Ein lachendes Gesicht schob sich in Ioros Gedanken. Die Frau aus Karapak, die ihn beherbergte. Die Frau, die das Leben in den Roten Zelten so viel besser fand als in Karapak. „Ich denke, ja”, sagte er langsam.

*

Seit vier Monden war jetzt Ruhe an der Grenze. Die karapakischen Truppen hatten sich zurückgezogen. Ioro rechnete nach. Gut sechsundzwanzig Tage benötigte eine Karawane mit einer Bahre, um von der Grenze aus die Hauptstadt zu erreichen. Die Feierlichkeiten für das Begräbnis dauerten gut einen Mond, ein weiterer Mond würde verstrichen sein, bis der neue König offiziell gekrönt war. Dann noch die übliche Zeit, bis sich Verwaltung und Finanzen konsolidiert hatten und alle notwendigen Verwaltungsposten ausgetauscht worden waren. Und dann würde der Krieg von Neuem beginnen.

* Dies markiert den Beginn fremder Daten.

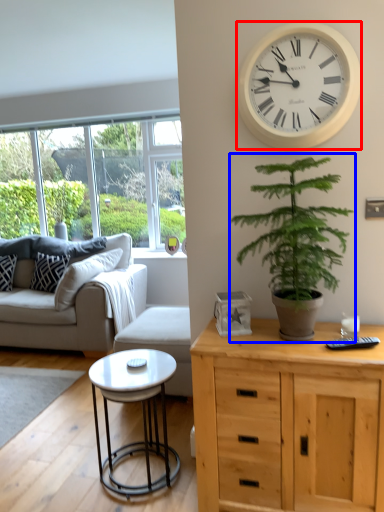 Question: Which point is closer to the camera, wall clock (highlighted by a red box) or houseplant (highlighted by a blue box)?

Choices:
 (A) wall clock
 (B) houseplant

Answer: (B) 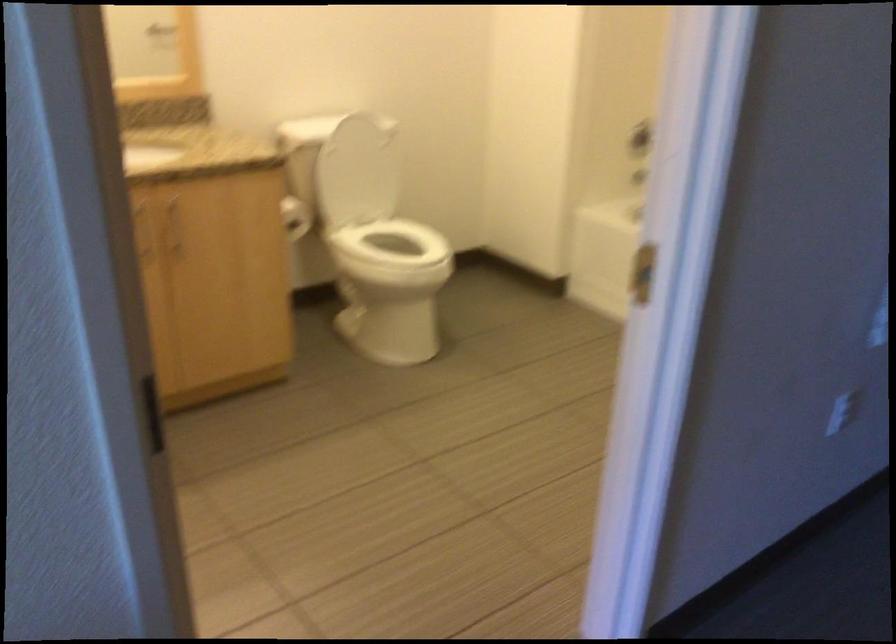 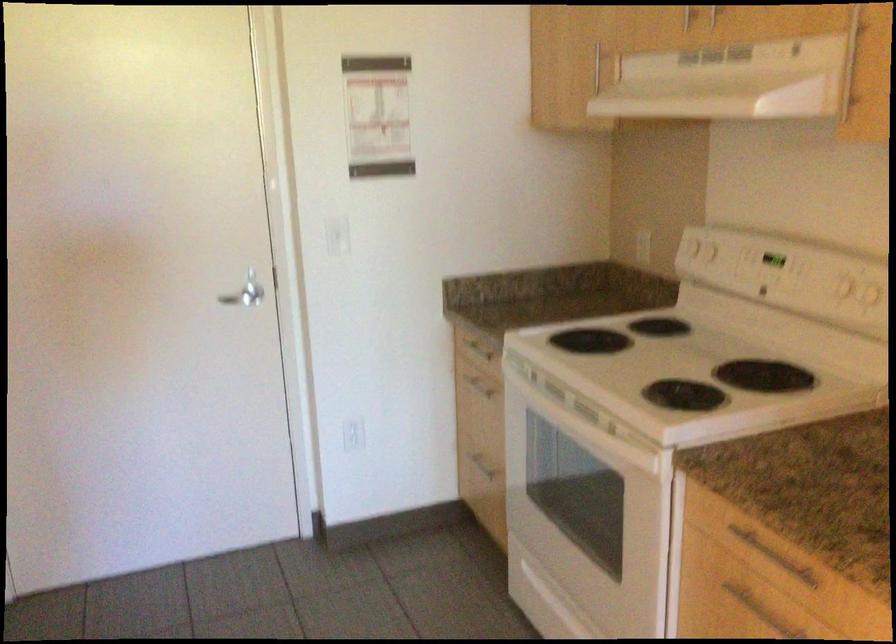 Question: Based on the continuous images, in which direction is the camera rotating? Reply with the corresponding letter.

Choices:
 (A) Left
 (B) Right
 (C) Up
 (D) Down

Answer: (B) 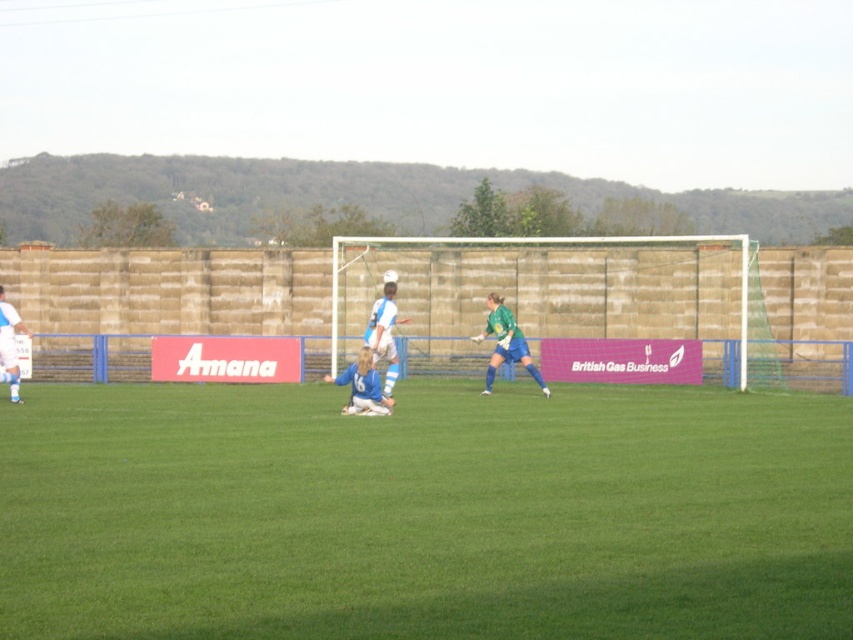 Question: Considering the relative positions of white net at center and white matte soccer ball at center in the image provided, where is white net at center located with respect to white matte soccer ball at center?

Choices:
 (A) above
 (B) below

Answer: (A)

Question: Among these objects, which one is nearest to the camera?

Choices:
 (A) white jersey at center
 (B) blue jersey at center
 (C) white net at center

Answer: (B)

Question: Considering the relative positions of green grass at center and white matte soccer ball at center in the image provided, where is green grass at center located with respect to white matte soccer ball at center?

Choices:
 (A) left
 (B) right

Answer: (B)

Question: Estimate the real-world distances between objects in this image. Which object is closer to the white net at center?

Choices:
 (A) green grass at center
 (B) white matte soccer ball at center
 (C) white jersey at center
 (D) blue jersey at center

Answer: (A)

Question: Which object is the closest to the white net at center?

Choices:
 (A) white matte soccer ball at center
 (B) green grass at center

Answer: (B)

Question: Can you confirm if green grass at center is wider than white net at center?

Choices:
 (A) no
 (B) yes

Answer: (B) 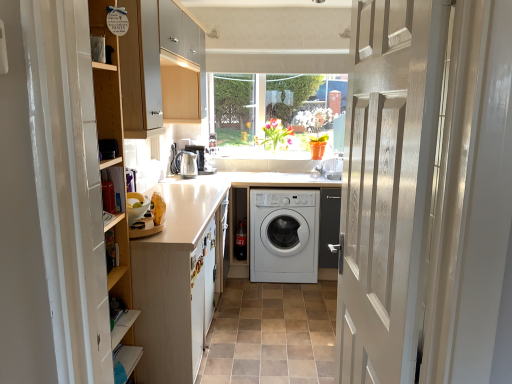 Question: Does white matte washing machine at center have a lesser width compared to white matte washer at center?

Choices:
 (A) yes
 (B) no

Answer: (A)

Question: Does white matte washing machine at center lie behind white matte washer at center?

Choices:
 (A) no
 (B) yes

Answer: (B)

Question: Is white matte washing machine at center wider than white matte washer at center?

Choices:
 (A) no
 (B) yes

Answer: (A)

Question: Is white matte washing machine at center turned away from white matte washer at center?

Choices:
 (A) no
 (B) yes

Answer: (A)

Question: From the image's perspective, does white matte washing machine at center appear lower than white matte washer at center?

Choices:
 (A) no
 (B) yes

Answer: (A)

Question: Relative to white matte washing machine at center, is white wood door at center in front or behind?

Choices:
 (A) behind
 (B) front

Answer: (B)

Question: Is white wood door at center inside or outside of white matte washing machine at center?

Choices:
 (A) outside
 (B) inside

Answer: (A)

Question: In the image, is white wood door at center on the left side or the right side of white matte washing machine at center?

Choices:
 (A) left
 (B) right

Answer: (B)

Question: In terms of width, does white wood door at center look wider or thinner when compared to white matte washing machine at center?

Choices:
 (A) thin
 (B) wide

Answer: (A)

Question: Based on their sizes in the image, would you say white matte cabinet at left is bigger or smaller than satin silver kettle at center?

Choices:
 (A) big
 (B) small

Answer: (A)

Question: Is white matte cabinet at left taller or shorter than satin silver kettle at center?

Choices:
 (A) short
 (B) tall

Answer: (B)

Question: In the image, is white matte cabinet at left positioned in front of or behind satin silver kettle at center?

Choices:
 (A) behind
 (B) front

Answer: (B)

Question: From a real-world perspective, is white matte cabinet at left positioned above or below satin silver kettle at center?

Choices:
 (A) above
 (B) below

Answer: (B)

Question: Based on their sizes in the image, would you say white wood door at center is bigger or smaller than white matte washer at center?

Choices:
 (A) small
 (B) big

Answer: (B)

Question: In the image, is white wood door at center on the left side or the right side of white matte washer at center?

Er war sich dessen absolut sicher. Tolioro würde nicht aufgeben. Nicht, solange er vermutete, dass sein Bruder Ioro noch lebte.

Die Wüstenstämme würden vielleicht noch zwei oder drei Monde Atempause bekommen. Höchstens. Und wenn sie eine Chance haben sollten, die nächste Phase des Krieges zu überleben, mussten sie auf ihn hören.

Er hatte mit dem Schamanen gesprochen. „Vergiss es”, hatte der gesagt. „Sie werden auf keinen Fremden hören.”

Dann gab es nur eine Lösung. Er selbst musste zu einem Wüstenkrieger werden.

*

„Bist du sicher?”, fragte der Schamane.

„Ich lebe in euren Zelten. Eine eurer Frauen kocht mir mein Essen und wärmt mein Lager in der Nacht. Eines eurer Kinder lacht, wenn es mich sieht. Ja, ich bin sicher.”

„Gut.” Der Schamane wirkte sichtlich zufrieden. „Aber wenn du einer von uns werden willst, dann musst du dich als Krieger beweisen.”

„Ich führe seit Jahren das karapakische Heer an”, knurrte Ioro. „Sollte das nicht reichen?”

„In Karapak belohnen sie Abstammung mit Titeln.” Der Schamane sah ihn nicht an. „Bei uns musst du beweisen, was du kannst.”

Einen winzigen Moment lang war Ioro versucht, einfach aufzustehen und das Zelt des Schamanen zu verlassen. Aber dann sah er wieder das lachende Gesicht des Jungen vor sich. „Sag mir, was ich tun muss.”

*

Die Frau lächelte breit, als Ioro von dem Zelt des Schamanen zurückkehrte. War sie glücklich, dass er sich entschieden hatte, bei ihr zu bleiben? Ioro wusste es nicht. Er wusste immer noch so vieles nicht.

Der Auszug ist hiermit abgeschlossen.